‘Resisting evil’ means rising above anger

By David Kupelian

Editor’s note: Recently, WND managing editor and best-selling author David Kupelian was featured by the Washington Times in its “Wilberforce Weekend” special supplement sponsored by the Colson Center for Christian Worldview and dedicated to “energizing and equipping Christian leadership.” William Wilberforce was the British parliamentarian who successfully led the movement to abolish the slave trade in that country. Kupelian’s article is titled, “‘Resisting evil’ means rising above anger.”

In considering the Wilberforce Weekend themes of “promoting good, resisting evil and restoring brokenness,” one big thing comes to mind that’s essential to accomplishing all three: giving up anger.

There’s no need to itemize everything wrong with being mad, resentful, hostile, judgmental, impatient, irritated, fuming and brooding. It’s no coincidence the word “mad” can mean both angry and insane – since becoming very angry can amount to a sort of temporary insanity, wherein we think, speak and act very differently than when we’re calm and centered.

Our anger hurts our children, breaks up families, poisons relationships, undermines businesses and wrecks our health. Truly, a great deal of evil enters this world through the portal of angry minds.

But let me share a true story about someone who embraced the opposite of anger.

Meet Richard Wurmbrand. In case you don’t know his story, he’s the heroic Romanian evangelical pastor who spent 14 years in a Romanian prison, three of them in solitary confinement, suffering starvation and torture for the crime of boldly preaching the Christian Gospel in what was then a brutally repressive, communist nation.

In 1966, two years after his final release from captivity, Wurmbrand testified before the U.S. Senate’s Internal Security Subcommittee.
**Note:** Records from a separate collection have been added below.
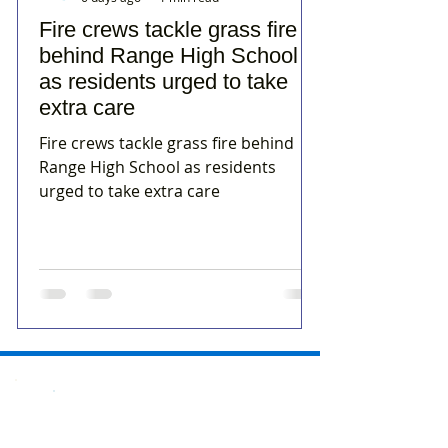
Fire crews tackle grass fire
behind Range High School
as residents urged to take
extra care
Fire crews tackle grass fire behind
Range High School as residents
urged to take extra care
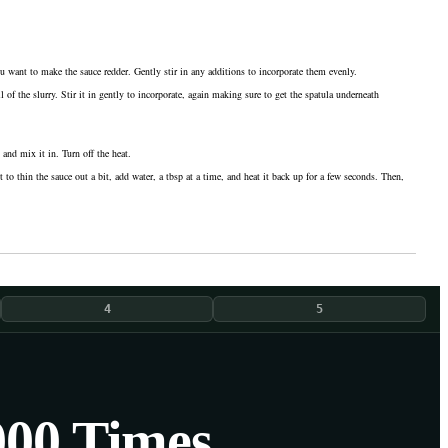
ou want to make the sauce redder. Gently stir in any additions to incorporate them evenly.
of the slurry. Stir it in gently to incorporate, again making sure to get the spatula underneath
and mix it in. Turn off the heat.
 to thin the sauce out a bit, add water, a tbsp at a time, and heat it back up for a few seconds. Then,
4
5
000 Times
He stripped to the waist to reveal 18 deep wounds covering his torso, the result of years of unspeakable abuse.

And yet, as Wurmbrand explains in his classic book, “Tortured for Christ,” he and his fellow Christian prisoners well understood that the communists, especially those who imprisoned and abused them, were themselves prisoners.

With striking compassion for his jailers and torturers, Wurmbrand writes: “The enormous amount of drunkenness in communist countries exposes the longing for a more meaningful life, which communism cannot give. The average Russian is a deep, big-hearted, generous person. Communism is shallow and superficial. He seeks the deep life and, finding it nowhere else, he seeks it in alcohol. He expresses in alcoholism his horror about the brutal and deceitful life he must live. For a few moments alcohol sets him free, as truth would set him free forever if he could know it.”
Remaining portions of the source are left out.